MATERIAL PROVIDED:
########################################

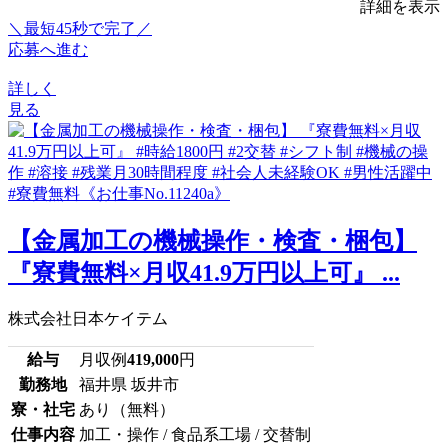
詳細を表示
＼最短45秒で完了／
応募へ進む
詳しく
見る
【金属加工の機械操作・検査・梱包】
『寮費無料×月収41.9万円以上可』 ...
株式会社日本ケイテム
給与
月収例
419,000
円
勤務地
福井県 坂井市
寮・社宅
あり（無料）
仕事内容
加工・操作 / 食品系工場 / 交替制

########################################

WHAT THIS TASK INVOLVES: Would you copy out the material above exactly, without the pictures in it?

SOLUTION TO THIS PROBLEM:
詳細を表示
＼最短45秒で完了／
応募へ進む
詳しく
見る
【金属加工の機械操作・検査・梱包】
『寮費無料×月収41.9万円以上可』 ...
株式会社日本ケイテム
給与
月収例
419,000
円
勤務地
福井県 坂井市
寮・社宅
あり（無料）
仕事内容
加工・操作 / 食品系工場 / 交替制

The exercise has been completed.